What is the relationship between treason, rebellion and revolution? Some suggest that a revolution is an event that succeeds to overthrow the political order whereas a rebellion is an outburst that does not culminate in changing the prevailing order. Related are a number of approaches that emphasize the illegitimacy of rebellion and treason as compared to revolutions that aim to regenerate political communities. In this seminar, we will explore other ways of articulating the relationship between treason, rebellion and revolution beyond questions of success and failure, or in other words, beyond the politics of ends. We will pursue two distinct itineraries of revolution and rebellion, and trace their blending in the anti-colonial struggles of the twentieth century. With the first itinerary, we will explore the consolidation of the term in writings about the motion of heavenly spheres (Nicolaus Copernicus’s On the Revolutions of Heavenly Spheres [1542]) and the acquiring of the term, half a century later, of modern political resonance indicating the overthrowing of a political regime. In this context, we will read John Locke’s “Right to Revolution” and continue to examine the reconfiguration of the term and its life in the course of the nineteenth and twentieth centuries. The second itinerary explores the history of rebellion in relation to treason, as the two terms were closely related. The focus in this itinerary will be on the figure of the rebel and the treasonous/rebellious act/practice, starting with Renaissance England and culminating in contemporary treason. Finally, we will consider the intersection of these two itineraries in decolonization struggles, while assessing recent interventions concerning the collapse of revolutionary futures.

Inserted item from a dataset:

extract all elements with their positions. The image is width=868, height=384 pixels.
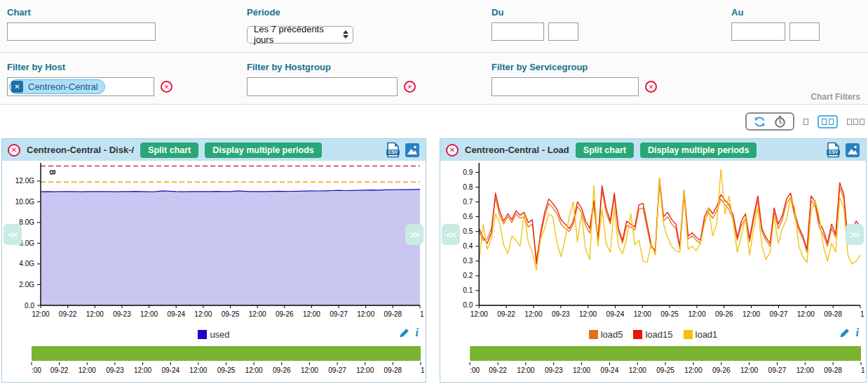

In addition to the books below, we will read selections from C.L.R James and Albert Camus, John Locke as well as articles on rebellion and treason in English law.

Nicolaus Copernicus, On the Revolutions of Heavenly Spheres
George Huntston William, The Radical Reformation
Christopher Hill, The World Turned Upside Down: Radical Ideas During the English Revolution
Karl Marx, The Communist Manifesto
Lenin, Revolution at the Gates
Carl Schmitt, A Theory of the Partisan
Hannah Arendt, On Revolution
Koselleck, Critique and Crisis
Michel Foucault, Society Must be Defended
Rebecca Lemon, Treason by Words: Literature, Law and Rebellion in Shakespeare’s England
Giorgio Agamben, Civil War as a Political Paradigm
James Scott, The Art of Not Being Governed: An Anarchist History of Upland Southeast Asia
David Scott, Omens of Adversity: Tragedy, Time, Memory, Justice

Critical Theory 290.5 / Film Studies 240 / German 214
Avant-garde

Professor Tony Kaes
Monday, 1-6 pm, 282 Dwinelle

This seminar will focus on the emergence of a new visual language in film and photography in the 1920s.  We will analyze works and manifestoes of avant-garde movements (Dada, Bauhaus, New Objectivity, Surrealism) and explore the entanglement of modernist aesthetics with political thought and praxis. Writings by Georg Simmel, Walter Benjamin, Theodor W. Adorno, Siegfried Kracauer, Roland Barthes and Jacques Rancière will help us discuss theories and concepts of the historical avant-garde that still resonate in contemporary art.  All texts will be in English.